■ Dataset excerpts
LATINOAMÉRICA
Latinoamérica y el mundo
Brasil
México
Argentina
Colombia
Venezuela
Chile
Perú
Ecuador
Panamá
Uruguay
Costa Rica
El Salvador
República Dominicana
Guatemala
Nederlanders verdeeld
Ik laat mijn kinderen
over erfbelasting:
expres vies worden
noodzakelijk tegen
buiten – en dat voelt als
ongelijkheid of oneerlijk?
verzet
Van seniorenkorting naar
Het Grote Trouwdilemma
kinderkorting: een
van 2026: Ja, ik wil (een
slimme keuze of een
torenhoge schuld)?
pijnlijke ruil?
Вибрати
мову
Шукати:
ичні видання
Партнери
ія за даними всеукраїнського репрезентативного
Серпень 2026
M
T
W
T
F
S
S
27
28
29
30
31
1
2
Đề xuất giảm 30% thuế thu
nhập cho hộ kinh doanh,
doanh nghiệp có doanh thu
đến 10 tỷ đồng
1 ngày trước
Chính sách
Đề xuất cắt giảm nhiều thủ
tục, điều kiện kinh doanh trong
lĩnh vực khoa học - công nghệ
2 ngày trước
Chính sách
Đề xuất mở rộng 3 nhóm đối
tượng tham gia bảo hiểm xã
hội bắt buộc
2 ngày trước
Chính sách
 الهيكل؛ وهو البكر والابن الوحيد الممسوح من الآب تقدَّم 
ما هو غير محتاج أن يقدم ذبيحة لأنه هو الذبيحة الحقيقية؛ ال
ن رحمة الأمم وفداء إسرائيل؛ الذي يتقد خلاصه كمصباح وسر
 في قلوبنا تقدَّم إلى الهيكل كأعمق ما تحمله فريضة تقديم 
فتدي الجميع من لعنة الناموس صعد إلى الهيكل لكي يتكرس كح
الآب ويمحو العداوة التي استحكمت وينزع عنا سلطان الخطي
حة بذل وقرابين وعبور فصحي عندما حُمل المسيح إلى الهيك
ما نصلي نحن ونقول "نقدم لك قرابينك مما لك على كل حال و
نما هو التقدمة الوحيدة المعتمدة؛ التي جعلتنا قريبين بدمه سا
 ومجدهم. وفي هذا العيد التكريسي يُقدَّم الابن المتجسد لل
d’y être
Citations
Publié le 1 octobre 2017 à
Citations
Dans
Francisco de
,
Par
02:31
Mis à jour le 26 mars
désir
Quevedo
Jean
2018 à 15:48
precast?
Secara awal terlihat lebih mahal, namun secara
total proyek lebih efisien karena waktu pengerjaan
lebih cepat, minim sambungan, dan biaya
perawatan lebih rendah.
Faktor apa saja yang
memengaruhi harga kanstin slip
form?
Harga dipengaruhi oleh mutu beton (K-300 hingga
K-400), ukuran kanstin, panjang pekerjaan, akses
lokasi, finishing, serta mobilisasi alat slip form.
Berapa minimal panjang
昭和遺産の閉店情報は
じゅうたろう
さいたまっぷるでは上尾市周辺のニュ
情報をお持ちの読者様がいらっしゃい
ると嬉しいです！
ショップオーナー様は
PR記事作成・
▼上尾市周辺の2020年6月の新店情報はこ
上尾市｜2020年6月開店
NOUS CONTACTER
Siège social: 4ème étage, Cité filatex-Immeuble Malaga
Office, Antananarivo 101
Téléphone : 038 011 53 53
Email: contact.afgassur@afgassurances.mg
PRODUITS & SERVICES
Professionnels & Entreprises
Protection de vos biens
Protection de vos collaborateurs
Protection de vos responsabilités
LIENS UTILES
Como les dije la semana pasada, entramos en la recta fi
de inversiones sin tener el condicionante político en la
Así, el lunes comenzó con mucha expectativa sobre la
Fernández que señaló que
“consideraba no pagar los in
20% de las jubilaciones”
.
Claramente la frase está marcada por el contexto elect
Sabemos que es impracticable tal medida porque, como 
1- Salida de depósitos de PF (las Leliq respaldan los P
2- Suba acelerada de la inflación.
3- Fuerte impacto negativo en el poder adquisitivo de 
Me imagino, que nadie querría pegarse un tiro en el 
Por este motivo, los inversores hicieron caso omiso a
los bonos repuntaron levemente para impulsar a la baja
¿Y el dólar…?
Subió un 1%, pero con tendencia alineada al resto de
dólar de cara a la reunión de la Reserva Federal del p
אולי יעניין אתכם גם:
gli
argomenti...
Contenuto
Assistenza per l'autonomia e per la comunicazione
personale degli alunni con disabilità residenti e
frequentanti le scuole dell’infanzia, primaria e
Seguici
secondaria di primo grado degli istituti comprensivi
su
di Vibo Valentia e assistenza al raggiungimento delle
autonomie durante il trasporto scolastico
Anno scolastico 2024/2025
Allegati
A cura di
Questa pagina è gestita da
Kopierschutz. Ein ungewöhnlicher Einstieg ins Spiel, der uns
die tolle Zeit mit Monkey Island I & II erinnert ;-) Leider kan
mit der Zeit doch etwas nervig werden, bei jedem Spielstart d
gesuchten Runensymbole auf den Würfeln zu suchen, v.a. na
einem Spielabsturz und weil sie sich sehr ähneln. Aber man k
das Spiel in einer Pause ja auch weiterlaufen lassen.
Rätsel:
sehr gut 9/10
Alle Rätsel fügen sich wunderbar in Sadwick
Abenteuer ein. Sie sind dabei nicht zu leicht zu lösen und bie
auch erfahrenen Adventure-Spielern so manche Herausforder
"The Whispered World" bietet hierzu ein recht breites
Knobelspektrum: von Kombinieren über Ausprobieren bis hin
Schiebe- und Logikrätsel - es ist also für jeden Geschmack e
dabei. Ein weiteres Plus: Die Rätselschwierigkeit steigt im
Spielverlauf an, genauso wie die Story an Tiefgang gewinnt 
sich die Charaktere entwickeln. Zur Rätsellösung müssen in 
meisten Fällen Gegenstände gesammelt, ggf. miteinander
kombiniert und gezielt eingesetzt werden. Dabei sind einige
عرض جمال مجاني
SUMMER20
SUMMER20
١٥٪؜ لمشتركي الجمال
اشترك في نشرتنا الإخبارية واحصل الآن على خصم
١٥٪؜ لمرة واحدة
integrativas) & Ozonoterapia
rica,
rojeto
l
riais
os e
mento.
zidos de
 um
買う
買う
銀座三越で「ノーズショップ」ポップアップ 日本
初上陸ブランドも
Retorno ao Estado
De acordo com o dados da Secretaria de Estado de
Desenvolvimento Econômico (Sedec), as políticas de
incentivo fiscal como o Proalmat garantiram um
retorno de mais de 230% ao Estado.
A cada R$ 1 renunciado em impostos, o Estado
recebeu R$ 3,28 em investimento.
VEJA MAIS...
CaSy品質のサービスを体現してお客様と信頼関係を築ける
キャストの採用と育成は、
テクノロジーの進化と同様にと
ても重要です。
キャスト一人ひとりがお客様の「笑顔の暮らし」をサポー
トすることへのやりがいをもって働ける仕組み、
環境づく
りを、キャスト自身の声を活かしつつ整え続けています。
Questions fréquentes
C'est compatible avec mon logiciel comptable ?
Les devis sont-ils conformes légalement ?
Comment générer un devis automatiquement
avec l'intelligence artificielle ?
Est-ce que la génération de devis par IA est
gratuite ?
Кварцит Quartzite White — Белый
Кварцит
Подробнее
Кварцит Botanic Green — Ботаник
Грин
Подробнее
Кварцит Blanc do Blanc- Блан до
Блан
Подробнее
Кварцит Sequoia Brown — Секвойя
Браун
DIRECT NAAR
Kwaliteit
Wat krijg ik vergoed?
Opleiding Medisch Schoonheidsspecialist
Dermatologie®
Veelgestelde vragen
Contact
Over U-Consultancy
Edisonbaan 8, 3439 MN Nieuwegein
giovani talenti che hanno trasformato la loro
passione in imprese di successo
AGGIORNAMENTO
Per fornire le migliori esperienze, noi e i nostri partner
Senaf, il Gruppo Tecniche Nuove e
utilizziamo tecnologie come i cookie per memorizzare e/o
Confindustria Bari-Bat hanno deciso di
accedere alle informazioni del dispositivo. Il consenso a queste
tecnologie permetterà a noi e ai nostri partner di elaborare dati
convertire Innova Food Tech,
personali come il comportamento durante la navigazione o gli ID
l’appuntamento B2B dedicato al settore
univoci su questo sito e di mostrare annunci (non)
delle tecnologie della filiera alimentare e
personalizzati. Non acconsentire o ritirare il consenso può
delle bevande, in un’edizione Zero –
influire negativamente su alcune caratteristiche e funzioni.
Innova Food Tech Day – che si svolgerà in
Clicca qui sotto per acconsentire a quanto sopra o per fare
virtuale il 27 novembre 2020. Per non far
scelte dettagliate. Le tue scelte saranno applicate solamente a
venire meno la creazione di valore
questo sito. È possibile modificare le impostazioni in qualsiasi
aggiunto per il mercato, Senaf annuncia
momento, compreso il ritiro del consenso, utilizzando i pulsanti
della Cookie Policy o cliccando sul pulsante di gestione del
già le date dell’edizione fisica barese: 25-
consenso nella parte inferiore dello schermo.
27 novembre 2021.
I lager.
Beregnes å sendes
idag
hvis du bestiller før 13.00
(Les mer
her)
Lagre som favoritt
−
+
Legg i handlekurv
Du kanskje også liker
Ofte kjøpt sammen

■ Assignment
Within the listing above, extract exactly the lines from the line with "ما هو غير محتاج" to the line with "فتدي الجميع من", the two named lines included, and no others.

■ Written response
ما هو غير محتاج أن يقدم ذبيحة لأنه هو الذبيحة الحقيقية؛ ال
ن رحمة الأمم وفداء إسرائيل؛ الذي يتقد خلاصه كمصباح وسر
 في قلوبنا تقدَّم إلى الهيكل كأعمق ما تحمله فريضة تقديم 
فتدي الجميع من لعنة الناموس صعد إلى الهيكل لكي يتكرس كح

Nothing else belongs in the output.